The best marketing videos are under 60 seconds—in fact, they should be under 10 seconds for maximum impact. Because consumers prefer short videos, they are more likely to watch yours if they know you provide quick, succinct details. To get started, we recommend making the following videos into your marketing plan:
- How-to videos of your products and services
- Customer testimonials
- Company culture videos
- Videos that highlight the benefits of using your products or services
Tracking and Analytics: The Metrics and KPIs that Matter
None of this matters unless you’re tracking your campaigns and tweaking them based on metrics that affect your bottom line. However, thanks to the massive proliferation of data analytics capabilities, most companies are drowning in it. The key here is to identify which metrics matter, and to do that, you need to understand the difference between a metric and a Key Performance Indicator (KPI).
Metric: A metric is a number
KPI: A KPI is a metric that is most closely tied to the overall business success
While metrics are helpful in forming specific strategies, only certain ones can help you refine and tailor your business strategy.
Bounce rates, page views, time on page, new visitors, and search rankings are all metrics.

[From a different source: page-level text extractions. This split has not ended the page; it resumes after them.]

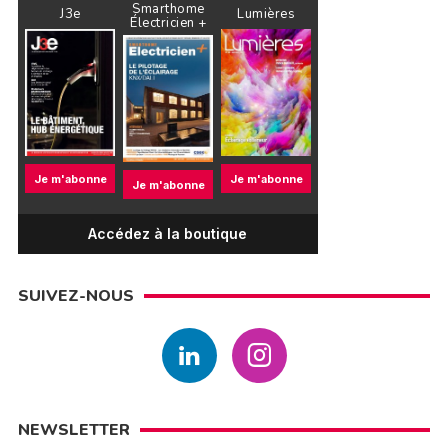
Smarthome
J3e
Lumières
Électricien +
Je m'abonne
Je m'abonne
Je m'abonne
Accédez à la boutique
SUIVEZ-NOUS
NEWSLETTER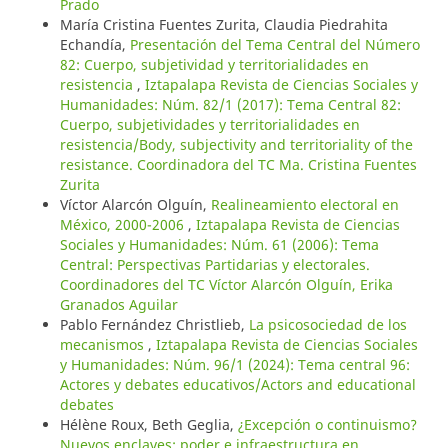
Prado
María Cristina Fuentes Zurita, Claudia Piedrahita
Echandía,
Presentación del Tema Central del Número
82: Cuerpo, subjetividad y territorialidades en
resistencia
,
Iztapalapa Revista de Ciencias Sociales y
Humanidades: Núm. 82/1 (2017): Tema Central 82:
Cuerpo, subjetividades y territorialidades en
resistencia/Body, subjectivity and territoriality of the
resistance. Coordinadora del TC Ma. Cristina Fuentes
Zurita
Víctor Alarcón Olguín,
Realineamiento electoral en
México, 2000-2006
,
Iztapalapa Revista de Ciencias
Sociales y Humanidades: Núm. 61 (2006): Tema
Central: Perspectivas Partidarias y electorales.
Coordinadores del TC Víctor Alarcón Olguín, Erika
Granados Aguilar
Pablo Fernández Christlieb,
La psicosociedad de los
mecanismos
,
Iztapalapa Revista de Ciencias Sociales
y Humanidades: Núm. 96/1 (2024): Tema central 96:
Actores y debates educativos/Actors and educational
debates
Hélène Roux, Beth Geglia,
¿Excepción o continuismo?
Nuevos enclaves: poder e infraestructura en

These are the KPIs that really matter to your digital marketing strategy:
- Total sales
- Return on marketing investment (ROMI)
- Lead-to-sale conversion rate
- Booking rate (from calls)
- Cost per lead (CPL)
How to Develop Killer Digital Marketing Strategy
Where you’ll go with digital marketing depends on the data of where you’ve been, your digital strengths, and your company’s weaknesses. The number one way to start your digital marketing strategy is to have a digital competitive analysis done.
A competitive analysis will pit your online presence against your top competitors to see where you stand. You’ll also find out what opportunities they are taking that you aren’t and what’s necessary to beat them in the search engines and grow your company. With the best digital competitive analyses, you’ll also get a roadmap of the marketing channels that are the most important for your business.